Ahab’s problem was that he wanted to be everyone’s buddy. His marriage to Jezebel was probably more about diplomacy than romance. He was supposed to kill Ben Hadad but instead took him into his chariot and cut a treaty with him. These were totally irrational things to do: not only were they stupid moves from a tactical perspective; they were in violation of God’s word. Then when the prophet pronounced judgment on him and his posterity, he whined and pouted like a big baby. Sheer irrational narcissism–it was all about him. Crocodile Grary Ridgway tears. The sorrow of this world leads to death, unlike the godly variety which leads to genuine repentance.
Over the years I have talked to so many men who have totally messed up their lives and marriages just to satisfy their blind selfish cravings of the moment. Then later they would weep and blubber about how badly they felt, with no empathy whatever for those whose lives they had shattered. Fools.
Such a fool was Ahab.
But the height of his narcissism and irrationality is seen in his treatment of Naboth in 1 Kings 21. Naboth owned a field adjacent to Ahab’s palace in Jezreel, and the king wanted that field for a herb garden (possibly to be used in Baal worship). He tried to get Naboth to sell it or trade for another plot of land. But Naboth knew that Leviticus 25 forbade him from permanently selling land had been in his clan, of the tribe of Issachar, from day one. Ahab should have understood this as well, but he was so far gone spiritually all he could do in response to Naboth’s refusal was to turn his face to the wall, pout, and refuse food, hoping for the attention of his wife. She basically told him not to worry: she would take care of it. Through an act of forgery and false witness she got Naboth stoned to death for blasphemy–a capital offense in ancient Israel. But when Ahab went to take possession of the stolen parcel he was rebuked by Elijah.

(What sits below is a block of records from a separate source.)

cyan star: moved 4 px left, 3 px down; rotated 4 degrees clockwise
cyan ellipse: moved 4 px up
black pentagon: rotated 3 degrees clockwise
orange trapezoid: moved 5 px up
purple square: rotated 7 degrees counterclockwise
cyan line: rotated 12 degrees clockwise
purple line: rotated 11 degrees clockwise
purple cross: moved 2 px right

Narcissistic for sure; but irrational in the extreme. Stop and think about something for a moment. God had given the pagan Aramean king Ben Hadad into his hand and with him a chance to regain the city of Ramoth Gilead. But Ahab didn’t have the stomach to kill his enemy, but instead let him go Scott free. Then he does to one of his own countrymen what he refused to do to the pagan. How selfish and stupid can you be?

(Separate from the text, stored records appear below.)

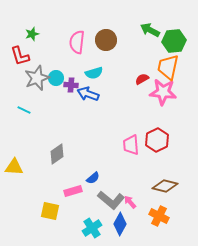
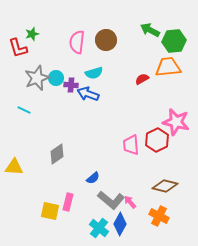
red L-shape: moved 2 px left, 8 px up
orange trapezoid: rotated 72 degrees clockwise
pink star: moved 13 px right, 30 px down; rotated 8 degrees clockwise
pink rectangle: moved 5 px left, 11 px down; rotated 60 degrees counterclockwise
cyan cross: moved 7 px right; rotated 18 degrees counterclockwise
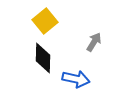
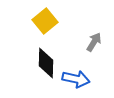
black diamond: moved 3 px right, 5 px down
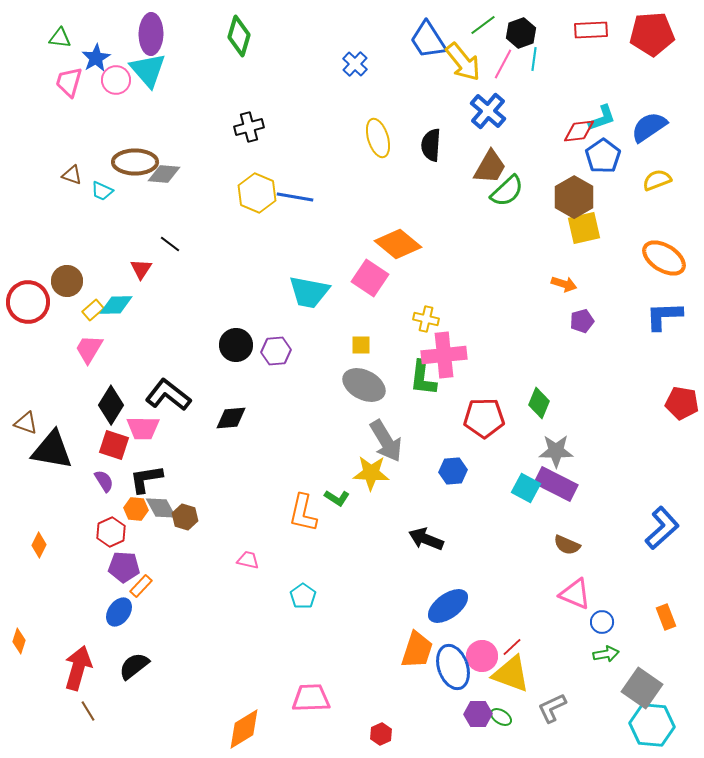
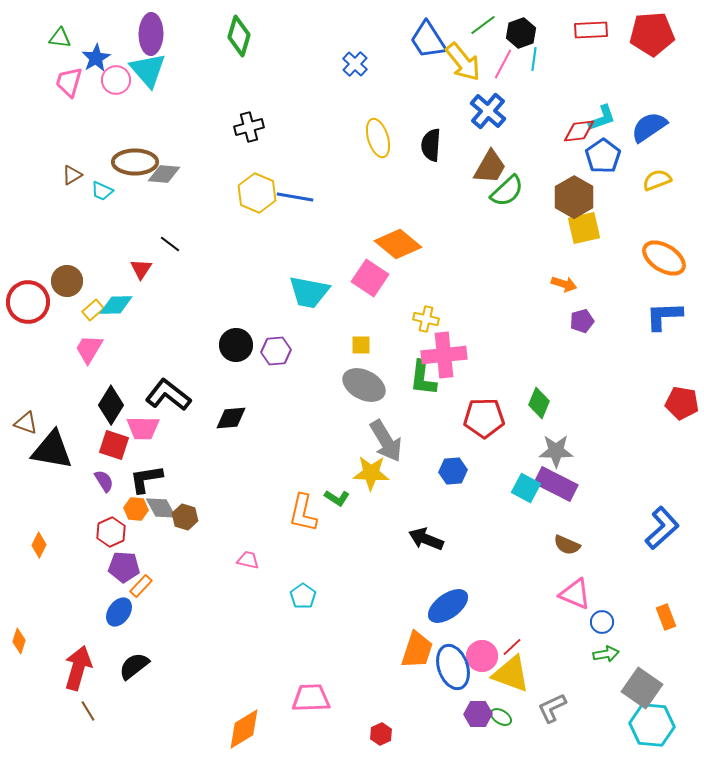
brown triangle at (72, 175): rotated 50 degrees counterclockwise
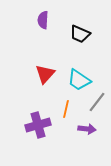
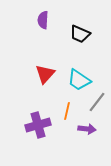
orange line: moved 1 px right, 2 px down
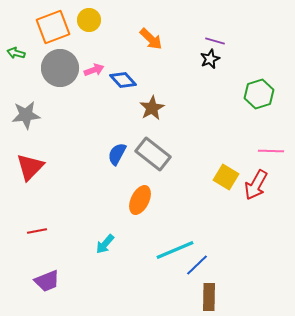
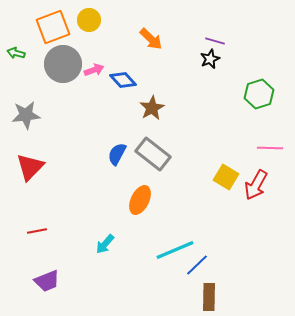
gray circle: moved 3 px right, 4 px up
pink line: moved 1 px left, 3 px up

Jim G. wrote a comment to my last post about trying to straddle the fence. There is a little of that in all of us, unfortunately. Ahab’s bad example shows us just where it gets us.
Sometimes I am blown away by the utter narcissism and irrationality of my sinful flesh. I tell you, when you opt to walk in sin your IQ immediately plummets a good thirty points.
Let us pray for that true godly wisdom and knowledge that is pure and reasonable.